目次
はじめに
「プロジェクトマネジメントの資格ってたくさんあるけど、どれを選べばいいの?」「今の自分のスキルで受けられる資格はあるのかな?」「資格を取ると、実際の仕事にどう役立つの?」と感じている方も多いのではないでしょうか。
実際に、これからプロジェクト管理に関わる仕事を始めようとしている方や、すでに業務でプロジェクトを任されている方の中には、「どの資格から学べばいいのか分からないまま手が止まってしまう」「勉強を始めたものの、自分に合っているのか不安になる」といった場面に直面することが少なくありません。
プロジェクトマネジメントの資格は、国際資格から国内資格まで複数あり、それぞれ対象となるレベルや求められる実務経験、学習範囲がはっきり分かれています。
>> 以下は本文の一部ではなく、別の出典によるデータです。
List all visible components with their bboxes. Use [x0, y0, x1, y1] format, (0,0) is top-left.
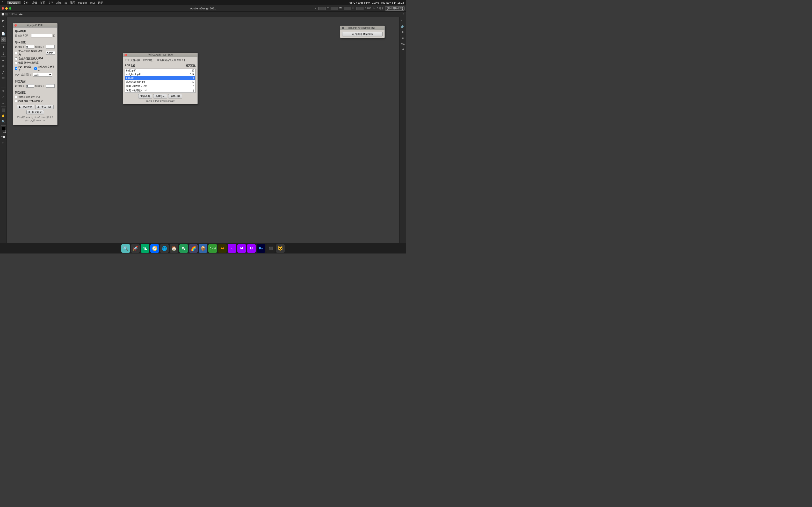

たとえば、実務経験が3年以上必要な資格もあれば、未経験の状態から基礎知識を学べる入門レベルの資格もあり、自分の立場に合わないものを選ぶと、試験対策にかかる時間が無駄になってしまうこともあります。
そのため、「いまの自分がどの段階にいるのか」を基準に、無理なく学習を進められる資格を選ぶことが、遠回りしないためのポイントになります。
この記事では、プロジェクトマネジメント資格の種類や特徴を整理しながら、「未経験から学び始める場合はどの資格から手をつければいいのか」「すでに実務で関わっている場合はどの資格でスキルを証明できるのか」といった疑問に、順番に答えていきます。
読み進めることで、自分の経験や目的に合った資格がはっきりし、迷わず次に取るべき行動を決められるようになります。
プロジェクトマネジメント資格一覧

プロジェクトマネジメント資格には、国際的に通用する資格から日本独自の資格、実務寄りの専門資格まで複数の種類があり、目的やキャリア段階によって選ぶべき資格が変わります。
ここでは、代表的な資格としてPMPやP2M、国家資格であるプロジェクトマネージャ試験、実務支援に特化したPMOスペシャリストなどを整理し、それぞれの特徴を具体的に見ていきます。
PMP(Project Management Professional)
PMP(Project Management Professional)は、アメリカのPMI(Project Management Institute)が認定する国際資格で、受験には直近8年以内に36か月または60か月のプロジェクト経験と、35時間以上の公式研修受講が必要です。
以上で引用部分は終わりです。